The Planner's Perspective: The Basics - What is a Trust?

Paul Morrone |

By Paul Morrone CFP®, CPA/PFS, MSA

If you Google ‘what is a trust’ you will get over a billion hits (I tried it, it was 1.070 billion), which is hard to digest in one sitting. You’ll see references to various trust types, of which there are many, each that serves a very specific purpose. There will be articles about estate taxation, charitable giving, life insurance, business succession and dynasty trusts as you scan the deluge of information available online about such a broad topic. Technicalities and advanced planning topics aside, what is a trust?

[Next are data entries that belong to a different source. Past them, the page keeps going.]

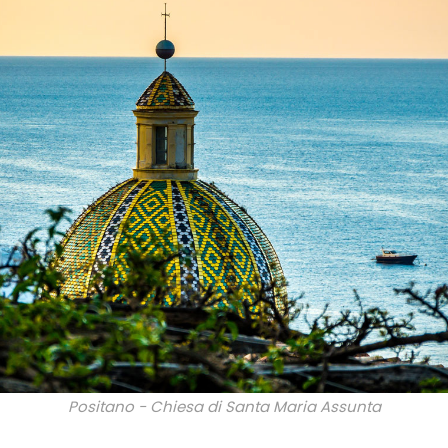
Positano - Chiesa di Santa Maria Assunta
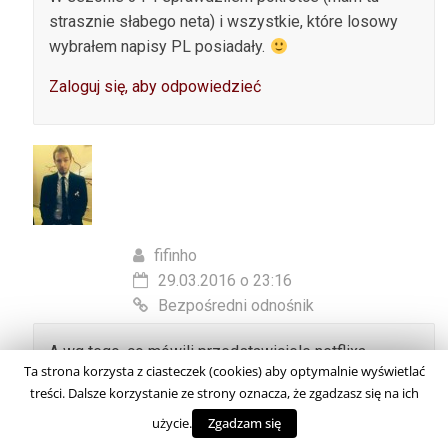
strasznie słabego neta) i wszystkie, które losowy
wybrałem napisy PL posiadały.
Zaloguj się, aby odpowiedzieć
fifinho
29.03.2016 o 23:16
Bezpośredni odnośnik
A wg tego, co mówili przedstawiciele netflixa,
Ta strona korzysta z ciasteczek (cookies) aby optymalnie wyświetlać
brakujące odcinki powinny się w najbliższym czasie
treści. Dalsze korzystanie ze strony oznacza, że zgadzasz się na ich
pojawić
użycie.
Zgadzam się
Zaloguj się, aby odpowiedzieć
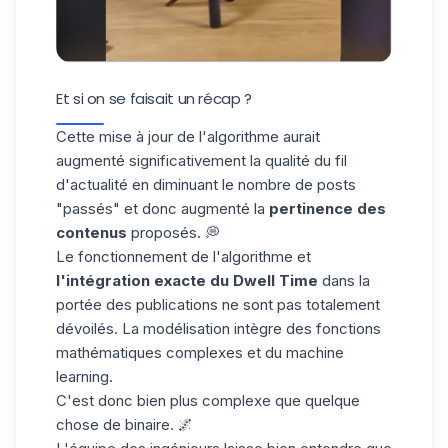
Et si on se faisait un récap ?
Cette mise à jour de l'algorithme aurait
augmenté significativement la qualité du fil
d'actualité en diminuant le nombre de posts
"passés" et donc augmenté la
pertinence des
contenus
proposés. 💭
Le fonctionnement de l'algorithme et
l'intégration exacte du Dwell Time
dans la
portée des publications ne sont pas totalement
dévoilés. La modélisation intègre des fonctions
mathématiques complexes et du machine
learning.
C'est donc bien plus complexe que quelque
chose de binaire. 🌌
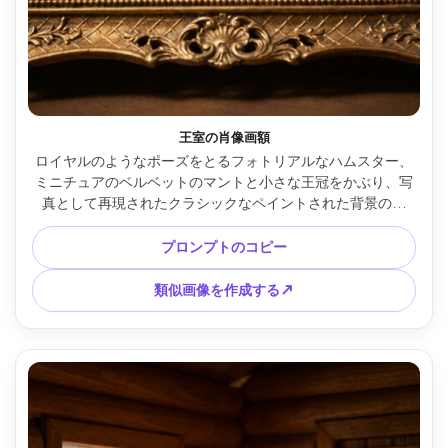
王室の肖像画額
ロイヤルのようなポーズをとるフォトリアルなハムスター、
ミニチュアのベルベットのマントと小さな王冠をかぶり、写
真として再現されたクラシックなペイントされた背景の外
観、柔らかいレンブラント照明、前景にエレガントなゴール
ドのフレームエッジ、Nikon Z8 85mm f/1.8で撮影、豊かな
プロンプトのコピー
暖かい色調、超詳細な毛皮、王道の表情 --ar 4:5
類似画像を作成する↗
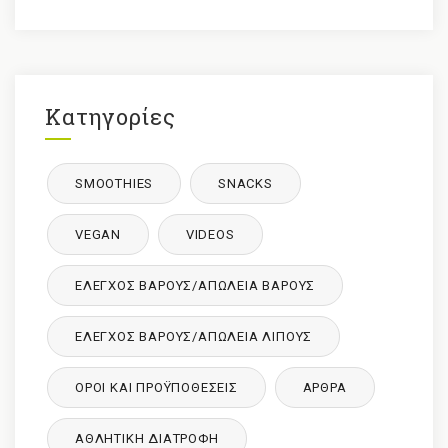
Κατηγορίες
SMOOTHIES
SNACKS
VEGAN
VIDEOS
ΈΛΕΓΧΟΣ ΒΆΡΟΥΣ/ΑΠΏΛΕΙΑ ΒΆΡΟΥΣ
ΈΛΕΓΧΟΣ ΒΆΡΟΥΣ/ΑΠΏΛΕΙΑ ΛΊΠΟΥΣ
ΌΡΟΙ ΚΑΙ ΠΡΟΫΠΟΘΈΣΕΙΣ
ΑΡΘΡΑ
ΑΘΛΗΤΙΚΉ ΔΙΑΤΡΟΦΉ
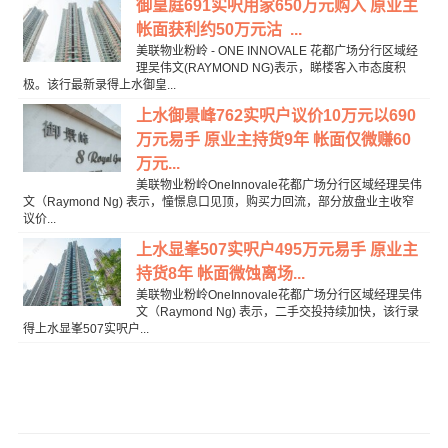
御皇庭691实呎用家650万元购入 原业主
帐面获利约50万元沽 ...
美联物业粉岭 - ONE INNOVALE 花都广场分行区域经
理吴伟文(RAYMOND NG)表示，睇楼客入市态度积
极。该行最新录得上水御皇...
上水御景峰762实呎户议价10万元以690
万元易手 原业主持货9年 帐面仅微赚60
万元...
美联物业粉岭OneInnovale花都广场分行区域经理吴伟
文（Raymond Ng) 表示，憧憬息口见顶，购买力回流，部分放盘业主收窄
议价...
上水显峯507实呎户495万元易手 原业主
持货8年 帐面微蚀离场...
美联物业粉岭OneInnovale花都广场分行区域经理吴伟
文（Raymond Ng) 表示，二手交投持续加快，该行录
得上水显峯507实呎户...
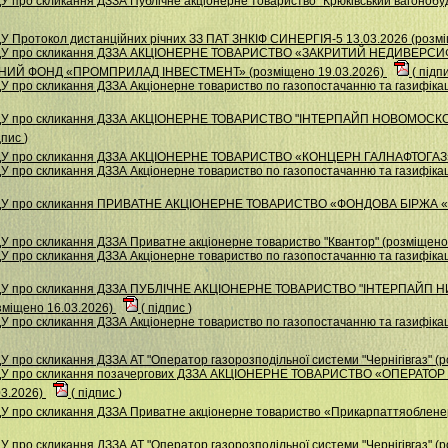
 про скликання ДЗЗА Публiчне акцiонерне товариство "Крюкiвський вагонобуд
У Протокол дистанційних річних ЗЗ ПАТ ЗНКІФ СИНЕРГІЯ-5 13.03.2026 (розм
 НДУ про скликання ДЗЗА АКЦІОНЕРНЕ ТОВАРИСТВО «ЗАКРИТИЙ НЕДИВЕР
ИЙ ФОНД «ПРОМПРИЛАД ІНВЕСТМЕНТ» (розміщено 19.03.2026)
(
підп
 про скликання ДЗЗА Акціонерне товариство по газопостачанню та газифікаці
 НДУ про скликання ДЗЗА АКЦIОНЕРНЕ ТОВАРИСТВО "IНТЕРПАЙП НОВОМОС
дпис
)
НДУ про скликання ДЗЗА АКЦІОНЕРНЕ ТОВАРИСТВО «КОНЦЕРН ГАЛНАФТОГАЗ» 
 про скликання ДЗЗА Акціонерне товариство по газопостачанню та газифікаці
 НДУ про скликання ПРИВАТНЕ АКЦІОНЕРНЕ ТОВАРИСТВО «ФОНДОВА БІРЖА 
У про скликання ДЗЗА Приватне акціонерне товариство "Квантор" (розміщено
 про скликання ДЗЗА Акціонерне товариство по газопостачанню та газифікаці
 НДУ про скликання ДЗЗА ПУБЛІЧНЕ АКЦІОНЕРНЕ ТОВАРИСТВО "ІНТЕРПАЙ
іщено 16.03.2026)
(
підпис
)
 про скликання ДЗЗА Акцiонерне товариство по газопостачанню та газифiкацi
 про скликання ДЗЗА АТ "Оператор газорозподільної системи "Чернігівгаз" (
НДУ про скликання позачергових ДЗЗА АКЦІОНЕРНЕ ТОВАРИСТВО «ОПЕРАТ
03.2026)
(
підпис
)
У про скликання ДЗЗА Приватне акціонерне товариство «Прикарпаттяобленер
 про скликання ДЗЗА АТ "Оператор газорозподільної системи "Чернігівгаз" (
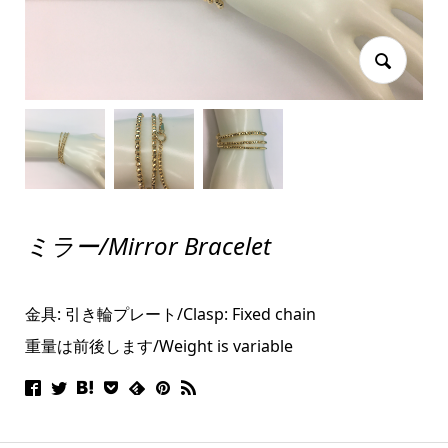
ミラー/Mirror Bracelet
金具: 引き輪プレート/
Clasp: Fixed chain
重量は前後します/Weight is variable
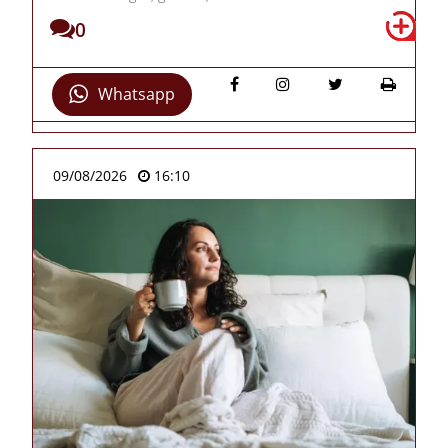
0
Whatsapp
09/08/2026
16:10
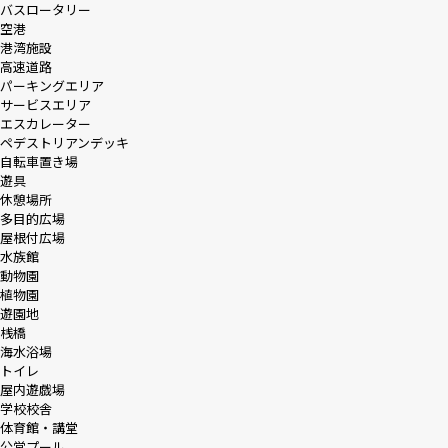
バスロータリー
空港
港湾施設
高速道路
パーキングエリア
サービスエリア
エスカレーター
ペデストリアンデッキ
自転車置き場
遊具
休憩場所
多目的広場
屋根付広場
水族館
動物園
植物園
遊園地
桟橋
海水浴場
トイレ
屋内遊戯場
学校校舎
体育館・講堂
公営プール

Simply put, a trust is a legal entity that holds title to property or assets for the benefit of a third party (a beneficiary). The assets are controlled, managed and distributed by a fiduciary called a trustee, who must act in the best interest of the trust beneficiaries while adhering to the requirements set forth in the trust document. The trustee has a key role in the trust administration, as it is their job to communicate with the beneficiaries, make distributions of income or principal and ensure ongoing compliance from a legal, tax and accounting perspective, among other things.

The average American may come into contact with a trust in one of two general ways: as the trust creator or as a trust beneficiary (usually after the passing of a parent or relative). While more commonplace in higher net worth families, there is no ‘minimum’ amount of assets needed to have trust and they are commonly used for practical purposes in addition to addressing more complex wealth management needs.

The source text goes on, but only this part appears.